Com efeito, o registro de inadimplência de crédito da Fazenda Pública em banco de dados de proteção ao crédito é um meio legítimo. Aliás, quando o débito federal é definitivamente constituído e inscrito em Dívida Ativa, ele passa a constar de um Cadastro Federal de Inadimplentes, que é o CADIN, cadastro este de domínio público. Já em relação ao SPC e ao SERASA, trata-se de cadastros privados, com os quais o ente público não possui qualquer relação direta, tanto é que eventuais ordens judiciais para exclusão ou suspensão de certo devedor do CADIN são limitadas a esse cadastro, posto que, quanto aos demais, nada pode fazer o sujeito ativo.

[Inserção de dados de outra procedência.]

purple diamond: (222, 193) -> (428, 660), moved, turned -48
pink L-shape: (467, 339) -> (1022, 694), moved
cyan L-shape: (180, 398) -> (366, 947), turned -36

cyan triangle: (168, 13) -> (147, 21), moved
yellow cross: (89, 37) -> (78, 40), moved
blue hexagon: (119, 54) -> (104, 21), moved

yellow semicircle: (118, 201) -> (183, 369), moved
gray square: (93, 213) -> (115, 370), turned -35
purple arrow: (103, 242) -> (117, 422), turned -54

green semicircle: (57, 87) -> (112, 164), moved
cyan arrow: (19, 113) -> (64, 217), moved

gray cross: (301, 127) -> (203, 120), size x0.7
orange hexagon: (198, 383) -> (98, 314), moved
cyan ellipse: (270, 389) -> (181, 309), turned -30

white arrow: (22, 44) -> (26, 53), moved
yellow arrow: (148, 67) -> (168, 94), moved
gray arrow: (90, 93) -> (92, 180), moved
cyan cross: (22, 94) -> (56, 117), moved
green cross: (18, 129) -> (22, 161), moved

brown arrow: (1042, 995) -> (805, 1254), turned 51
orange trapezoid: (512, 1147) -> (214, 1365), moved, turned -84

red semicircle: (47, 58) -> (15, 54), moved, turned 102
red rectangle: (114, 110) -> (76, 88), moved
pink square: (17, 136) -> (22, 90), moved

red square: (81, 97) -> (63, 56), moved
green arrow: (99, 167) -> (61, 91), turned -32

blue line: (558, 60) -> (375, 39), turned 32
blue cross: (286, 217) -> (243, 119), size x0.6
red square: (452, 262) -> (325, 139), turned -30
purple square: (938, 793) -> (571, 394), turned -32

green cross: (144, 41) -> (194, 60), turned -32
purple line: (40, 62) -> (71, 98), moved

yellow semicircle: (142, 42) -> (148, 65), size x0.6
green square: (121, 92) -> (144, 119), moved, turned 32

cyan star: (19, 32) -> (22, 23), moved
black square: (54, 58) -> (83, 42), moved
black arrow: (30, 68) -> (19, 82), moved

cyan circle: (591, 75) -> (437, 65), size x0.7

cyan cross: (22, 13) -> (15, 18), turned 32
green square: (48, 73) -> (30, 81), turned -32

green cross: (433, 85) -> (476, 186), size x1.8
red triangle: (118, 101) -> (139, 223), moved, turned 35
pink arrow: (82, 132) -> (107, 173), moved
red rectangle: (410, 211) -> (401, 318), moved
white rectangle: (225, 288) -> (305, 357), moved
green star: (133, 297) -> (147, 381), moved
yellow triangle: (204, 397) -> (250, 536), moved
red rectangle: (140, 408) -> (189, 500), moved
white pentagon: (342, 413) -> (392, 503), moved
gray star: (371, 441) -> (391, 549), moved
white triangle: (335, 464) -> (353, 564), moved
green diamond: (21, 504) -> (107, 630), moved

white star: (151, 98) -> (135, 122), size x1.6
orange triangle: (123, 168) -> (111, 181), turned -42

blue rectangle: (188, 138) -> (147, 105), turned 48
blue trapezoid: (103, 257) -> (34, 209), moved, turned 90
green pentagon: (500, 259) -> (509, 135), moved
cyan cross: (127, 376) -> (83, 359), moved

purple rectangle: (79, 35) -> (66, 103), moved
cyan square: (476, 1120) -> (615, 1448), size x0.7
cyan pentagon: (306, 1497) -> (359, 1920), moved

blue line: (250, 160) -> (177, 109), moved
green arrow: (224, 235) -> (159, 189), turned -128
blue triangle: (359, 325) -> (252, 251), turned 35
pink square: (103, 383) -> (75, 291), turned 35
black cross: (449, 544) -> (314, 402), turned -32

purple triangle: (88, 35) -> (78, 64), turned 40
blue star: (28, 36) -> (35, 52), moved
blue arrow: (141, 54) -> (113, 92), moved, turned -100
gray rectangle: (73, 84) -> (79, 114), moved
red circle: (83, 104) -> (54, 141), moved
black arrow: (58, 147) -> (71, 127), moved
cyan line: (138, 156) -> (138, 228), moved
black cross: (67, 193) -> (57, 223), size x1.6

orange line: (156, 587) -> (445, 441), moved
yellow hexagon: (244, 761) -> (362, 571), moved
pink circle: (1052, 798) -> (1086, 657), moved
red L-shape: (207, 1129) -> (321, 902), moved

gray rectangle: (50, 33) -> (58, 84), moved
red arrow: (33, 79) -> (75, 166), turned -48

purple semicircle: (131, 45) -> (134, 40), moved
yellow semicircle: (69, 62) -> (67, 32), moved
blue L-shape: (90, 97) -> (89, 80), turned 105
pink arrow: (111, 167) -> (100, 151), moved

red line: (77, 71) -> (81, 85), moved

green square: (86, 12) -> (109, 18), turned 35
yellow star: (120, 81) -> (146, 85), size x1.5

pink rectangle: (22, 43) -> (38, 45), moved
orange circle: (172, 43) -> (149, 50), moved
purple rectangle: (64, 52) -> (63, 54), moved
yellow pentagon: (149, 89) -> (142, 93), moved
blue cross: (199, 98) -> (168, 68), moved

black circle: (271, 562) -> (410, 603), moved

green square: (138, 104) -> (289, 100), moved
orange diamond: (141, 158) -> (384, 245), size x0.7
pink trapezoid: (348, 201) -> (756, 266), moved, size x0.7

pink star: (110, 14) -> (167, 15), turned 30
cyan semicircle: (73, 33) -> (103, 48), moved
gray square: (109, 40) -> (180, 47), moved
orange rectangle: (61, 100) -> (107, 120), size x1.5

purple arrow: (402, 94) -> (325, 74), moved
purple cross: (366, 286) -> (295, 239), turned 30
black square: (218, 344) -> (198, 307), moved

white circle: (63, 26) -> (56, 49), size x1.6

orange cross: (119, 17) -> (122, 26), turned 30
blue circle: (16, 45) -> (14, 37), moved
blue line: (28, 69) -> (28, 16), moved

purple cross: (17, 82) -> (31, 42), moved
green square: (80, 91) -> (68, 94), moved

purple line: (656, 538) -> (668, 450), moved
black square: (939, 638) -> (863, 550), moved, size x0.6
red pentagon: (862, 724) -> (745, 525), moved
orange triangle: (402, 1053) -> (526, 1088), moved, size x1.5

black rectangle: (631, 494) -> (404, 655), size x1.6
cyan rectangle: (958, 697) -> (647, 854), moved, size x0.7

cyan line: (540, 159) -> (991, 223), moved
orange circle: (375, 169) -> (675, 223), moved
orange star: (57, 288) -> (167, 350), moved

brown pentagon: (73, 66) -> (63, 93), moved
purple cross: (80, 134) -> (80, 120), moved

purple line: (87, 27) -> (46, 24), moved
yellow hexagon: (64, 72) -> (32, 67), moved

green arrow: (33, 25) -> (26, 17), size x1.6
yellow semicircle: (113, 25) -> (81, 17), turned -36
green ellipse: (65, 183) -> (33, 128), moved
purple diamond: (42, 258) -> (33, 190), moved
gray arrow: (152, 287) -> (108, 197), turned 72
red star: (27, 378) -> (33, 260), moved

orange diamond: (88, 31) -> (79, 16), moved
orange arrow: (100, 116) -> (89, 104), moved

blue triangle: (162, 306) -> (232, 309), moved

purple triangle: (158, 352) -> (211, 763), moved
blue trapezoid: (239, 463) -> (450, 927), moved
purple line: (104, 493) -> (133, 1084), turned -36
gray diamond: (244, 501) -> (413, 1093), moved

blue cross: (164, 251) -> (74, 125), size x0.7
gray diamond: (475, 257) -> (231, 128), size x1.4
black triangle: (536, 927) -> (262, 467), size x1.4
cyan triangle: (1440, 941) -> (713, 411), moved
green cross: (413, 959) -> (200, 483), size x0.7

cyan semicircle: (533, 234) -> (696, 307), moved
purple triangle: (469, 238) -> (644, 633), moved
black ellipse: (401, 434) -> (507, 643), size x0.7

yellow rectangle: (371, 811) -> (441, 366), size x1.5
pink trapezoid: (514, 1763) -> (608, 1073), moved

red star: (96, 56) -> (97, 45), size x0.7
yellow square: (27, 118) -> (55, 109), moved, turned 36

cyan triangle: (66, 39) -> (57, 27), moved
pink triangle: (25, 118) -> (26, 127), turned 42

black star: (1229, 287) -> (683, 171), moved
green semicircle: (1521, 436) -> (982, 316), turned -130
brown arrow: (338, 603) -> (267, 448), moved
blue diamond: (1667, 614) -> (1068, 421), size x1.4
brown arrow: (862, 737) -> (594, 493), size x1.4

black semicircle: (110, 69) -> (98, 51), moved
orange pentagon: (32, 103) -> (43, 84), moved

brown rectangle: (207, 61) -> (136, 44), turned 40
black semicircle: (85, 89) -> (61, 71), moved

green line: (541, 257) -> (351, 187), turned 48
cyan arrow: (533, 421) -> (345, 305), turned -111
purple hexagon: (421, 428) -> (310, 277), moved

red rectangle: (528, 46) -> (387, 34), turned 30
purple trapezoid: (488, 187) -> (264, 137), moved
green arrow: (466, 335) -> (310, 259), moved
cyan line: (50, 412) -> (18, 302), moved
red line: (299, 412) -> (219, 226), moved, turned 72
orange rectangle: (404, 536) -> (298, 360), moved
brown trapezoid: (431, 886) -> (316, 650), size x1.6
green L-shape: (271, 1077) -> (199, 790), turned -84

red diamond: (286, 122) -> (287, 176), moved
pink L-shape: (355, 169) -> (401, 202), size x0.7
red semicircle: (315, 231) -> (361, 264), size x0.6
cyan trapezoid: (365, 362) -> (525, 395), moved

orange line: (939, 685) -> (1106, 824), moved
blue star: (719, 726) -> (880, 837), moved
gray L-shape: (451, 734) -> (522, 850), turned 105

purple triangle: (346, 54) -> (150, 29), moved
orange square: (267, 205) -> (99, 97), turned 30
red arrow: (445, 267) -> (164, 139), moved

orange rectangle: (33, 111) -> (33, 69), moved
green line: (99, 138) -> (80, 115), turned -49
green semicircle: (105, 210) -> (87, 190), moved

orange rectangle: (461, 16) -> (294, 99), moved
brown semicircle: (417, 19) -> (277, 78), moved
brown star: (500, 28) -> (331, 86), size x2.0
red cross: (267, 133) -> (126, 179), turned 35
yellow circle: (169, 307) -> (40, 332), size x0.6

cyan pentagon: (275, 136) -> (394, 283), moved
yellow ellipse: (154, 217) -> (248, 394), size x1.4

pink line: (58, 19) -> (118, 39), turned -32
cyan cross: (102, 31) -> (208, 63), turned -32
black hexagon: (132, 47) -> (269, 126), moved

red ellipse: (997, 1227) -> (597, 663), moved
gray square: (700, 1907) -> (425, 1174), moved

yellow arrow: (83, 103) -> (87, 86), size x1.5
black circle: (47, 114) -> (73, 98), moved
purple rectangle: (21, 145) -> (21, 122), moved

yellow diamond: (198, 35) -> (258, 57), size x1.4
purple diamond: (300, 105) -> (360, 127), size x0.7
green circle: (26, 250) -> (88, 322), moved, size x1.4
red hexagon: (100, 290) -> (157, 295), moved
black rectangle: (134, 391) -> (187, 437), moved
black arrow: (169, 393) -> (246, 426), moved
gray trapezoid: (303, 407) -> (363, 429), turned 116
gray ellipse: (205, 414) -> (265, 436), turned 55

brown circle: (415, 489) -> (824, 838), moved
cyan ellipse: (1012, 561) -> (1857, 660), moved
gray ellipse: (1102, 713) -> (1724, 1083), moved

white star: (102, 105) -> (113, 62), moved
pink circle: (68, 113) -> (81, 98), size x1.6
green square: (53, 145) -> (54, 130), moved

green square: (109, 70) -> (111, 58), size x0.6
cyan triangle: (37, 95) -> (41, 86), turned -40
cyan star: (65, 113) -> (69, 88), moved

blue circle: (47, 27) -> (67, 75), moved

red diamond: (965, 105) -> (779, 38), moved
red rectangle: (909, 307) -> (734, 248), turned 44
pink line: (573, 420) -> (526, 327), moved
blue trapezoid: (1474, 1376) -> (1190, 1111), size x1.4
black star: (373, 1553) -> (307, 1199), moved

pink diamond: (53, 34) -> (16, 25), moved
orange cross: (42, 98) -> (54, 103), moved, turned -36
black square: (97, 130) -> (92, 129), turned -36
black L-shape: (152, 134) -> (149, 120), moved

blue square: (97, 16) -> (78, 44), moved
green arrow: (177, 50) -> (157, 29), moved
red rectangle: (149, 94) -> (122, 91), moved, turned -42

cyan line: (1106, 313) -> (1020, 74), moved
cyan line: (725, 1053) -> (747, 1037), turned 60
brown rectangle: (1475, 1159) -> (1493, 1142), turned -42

Na orientação pretoriana, vêm prevalecendo o entendimento segundo o qual a inserção do nome do devedor em banco de dados de proteção ao crédito, tais como SPC e SERASA, não viola a Constituição brasileira, e que a consulta a esses órgãos que armazenam dados sobre inadimplência é ato meramente informativo, de responsabilidade exclusiva das pessoas que buscam essas informações[8]. Assim decidiu o Superior Tribunal de Justiça (STJ)[9].
Como já anotado e bem salientado no texto do professor Célio Rodrigues da Cruz[10], a legitimidade ou não da inclusão de débitos em bancos de dados de proteção ao crédito passa pela interpretação sistemática e teleológica dos direitos fundamentais que a Constituição assegura a todos os brasileiros: de um lado, o direito à informação e, de outro lado, o direito à intimidade e à privacidade. A interpretação desses princípios constitucionais deve ser feita em consonância com os fundamentos da República, sobretudo no que diz respeito à dignidade da pessoa humana, à cidadania, à proteção ao consumidor e à livre iniciativa, mas tudo isso com o objetivo de construir uma sociedade livre, justa e solidária.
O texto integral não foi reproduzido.